══ TASK DATA ══
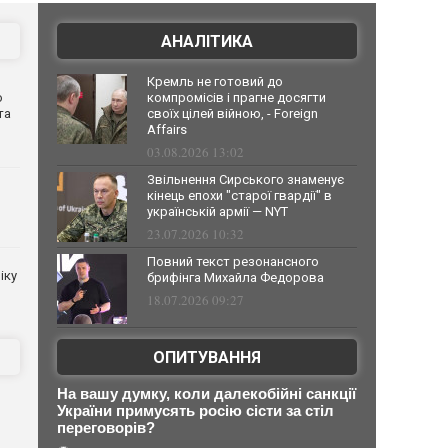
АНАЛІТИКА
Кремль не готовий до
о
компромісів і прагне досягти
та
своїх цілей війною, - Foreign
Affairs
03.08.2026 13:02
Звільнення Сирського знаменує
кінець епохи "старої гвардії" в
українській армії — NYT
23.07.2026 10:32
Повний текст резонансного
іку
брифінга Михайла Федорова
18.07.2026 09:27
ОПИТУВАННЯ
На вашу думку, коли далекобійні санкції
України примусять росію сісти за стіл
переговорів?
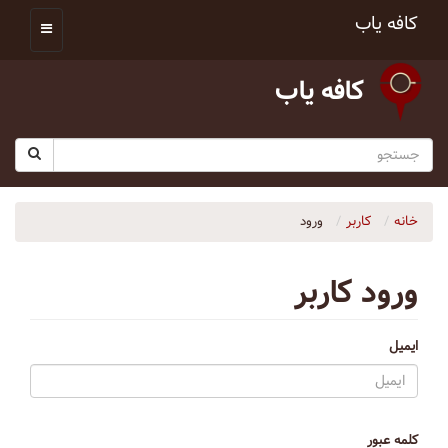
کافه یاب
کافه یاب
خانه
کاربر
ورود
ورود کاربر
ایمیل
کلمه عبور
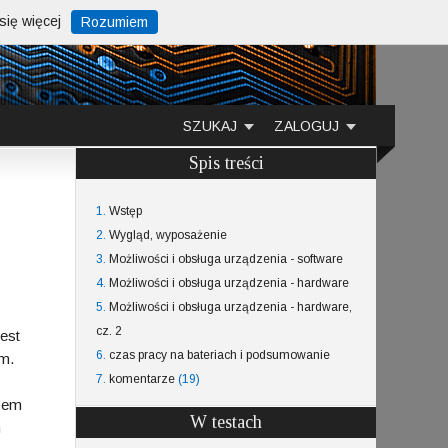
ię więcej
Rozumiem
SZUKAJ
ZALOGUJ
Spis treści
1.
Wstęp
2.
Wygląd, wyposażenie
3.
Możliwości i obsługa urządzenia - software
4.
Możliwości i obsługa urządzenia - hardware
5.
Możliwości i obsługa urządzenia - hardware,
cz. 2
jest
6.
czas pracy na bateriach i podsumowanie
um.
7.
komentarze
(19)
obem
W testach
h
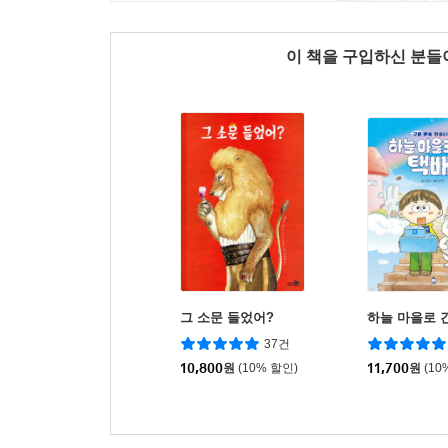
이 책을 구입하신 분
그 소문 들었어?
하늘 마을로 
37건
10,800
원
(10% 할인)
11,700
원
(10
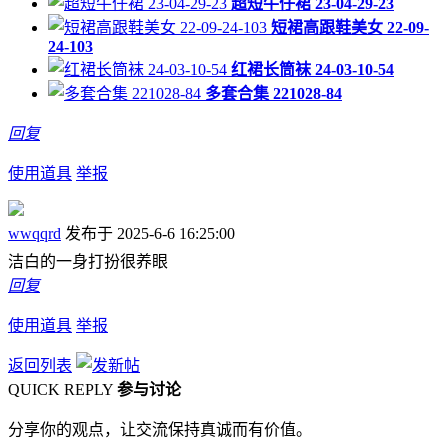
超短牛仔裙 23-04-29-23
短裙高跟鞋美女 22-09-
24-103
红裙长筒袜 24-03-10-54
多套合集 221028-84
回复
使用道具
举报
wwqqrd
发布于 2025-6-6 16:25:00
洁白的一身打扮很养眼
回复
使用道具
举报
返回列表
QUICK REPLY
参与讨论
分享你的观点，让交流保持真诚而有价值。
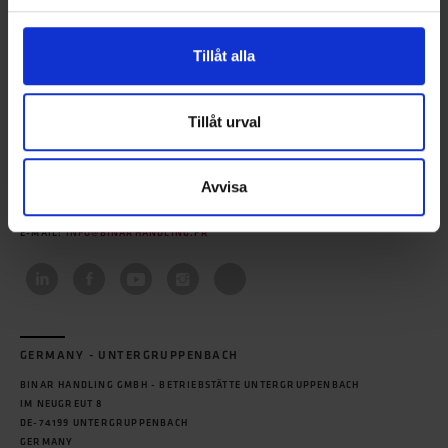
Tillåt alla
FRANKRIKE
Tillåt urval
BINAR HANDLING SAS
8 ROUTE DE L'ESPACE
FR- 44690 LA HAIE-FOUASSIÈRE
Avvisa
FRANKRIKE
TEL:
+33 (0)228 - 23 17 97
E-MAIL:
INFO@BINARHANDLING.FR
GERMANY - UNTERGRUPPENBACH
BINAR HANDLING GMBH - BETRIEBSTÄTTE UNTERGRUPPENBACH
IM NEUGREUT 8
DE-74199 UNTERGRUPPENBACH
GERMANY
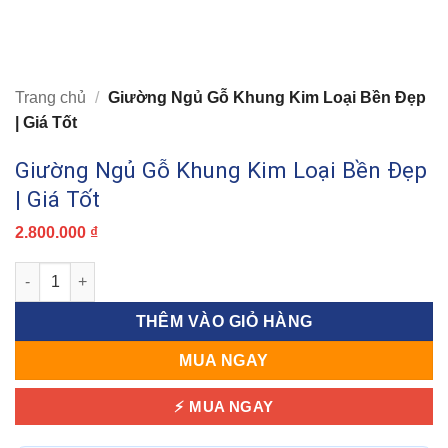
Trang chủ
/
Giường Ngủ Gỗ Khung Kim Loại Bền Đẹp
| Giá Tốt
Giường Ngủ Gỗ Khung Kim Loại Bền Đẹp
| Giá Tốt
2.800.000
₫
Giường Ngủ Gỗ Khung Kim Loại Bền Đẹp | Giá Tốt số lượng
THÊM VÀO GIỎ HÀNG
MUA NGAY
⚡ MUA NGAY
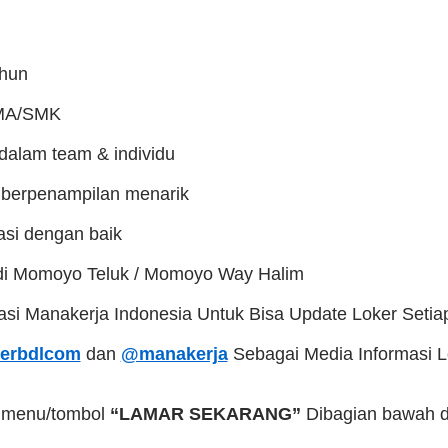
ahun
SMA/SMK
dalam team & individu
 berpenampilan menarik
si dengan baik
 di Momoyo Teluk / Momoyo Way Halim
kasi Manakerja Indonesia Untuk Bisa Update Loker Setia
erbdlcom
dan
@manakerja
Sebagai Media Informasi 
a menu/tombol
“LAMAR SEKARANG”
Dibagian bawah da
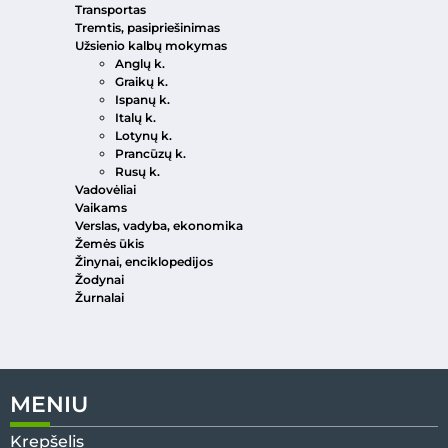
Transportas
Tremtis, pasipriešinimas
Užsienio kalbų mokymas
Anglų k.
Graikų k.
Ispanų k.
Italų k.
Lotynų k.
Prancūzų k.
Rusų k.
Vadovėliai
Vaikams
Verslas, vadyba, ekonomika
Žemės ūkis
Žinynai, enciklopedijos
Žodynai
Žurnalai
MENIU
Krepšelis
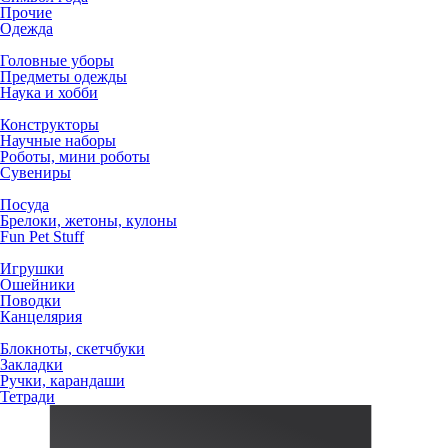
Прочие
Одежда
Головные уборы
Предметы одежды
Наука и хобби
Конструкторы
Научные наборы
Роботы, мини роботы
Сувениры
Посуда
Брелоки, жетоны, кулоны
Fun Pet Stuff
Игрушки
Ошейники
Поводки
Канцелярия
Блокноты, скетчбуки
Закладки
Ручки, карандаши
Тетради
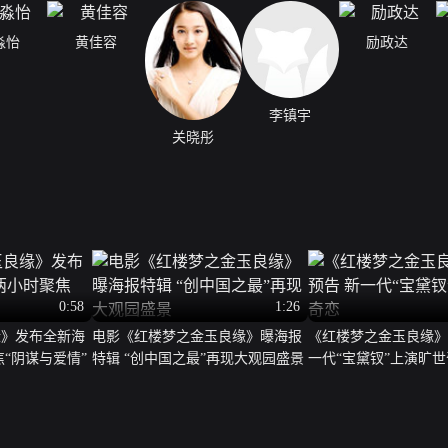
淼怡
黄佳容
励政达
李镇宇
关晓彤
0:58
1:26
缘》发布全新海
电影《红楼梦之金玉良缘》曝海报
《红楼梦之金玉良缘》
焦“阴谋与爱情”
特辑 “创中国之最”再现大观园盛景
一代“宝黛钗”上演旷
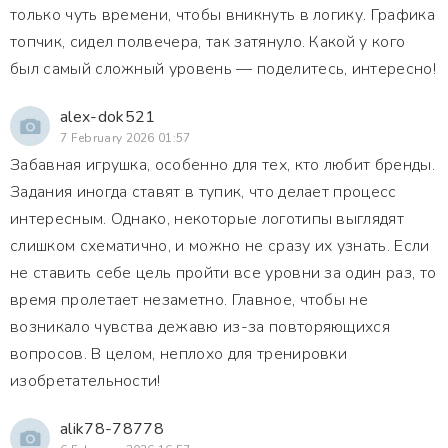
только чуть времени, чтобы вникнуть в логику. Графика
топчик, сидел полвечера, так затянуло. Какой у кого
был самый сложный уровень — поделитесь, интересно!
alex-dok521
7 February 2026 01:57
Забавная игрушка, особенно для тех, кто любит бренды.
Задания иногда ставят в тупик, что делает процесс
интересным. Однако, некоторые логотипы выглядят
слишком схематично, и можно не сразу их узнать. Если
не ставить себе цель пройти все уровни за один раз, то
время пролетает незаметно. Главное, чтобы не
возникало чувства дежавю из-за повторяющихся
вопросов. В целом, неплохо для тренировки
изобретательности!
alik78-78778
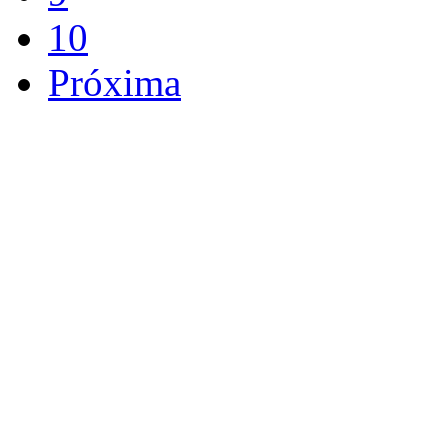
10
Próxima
═══
▸ **EXERCISE**
A single number is expected: the count of lines in the entries that carry the string "чтобы".

▸ **TASK SOLUTION**
2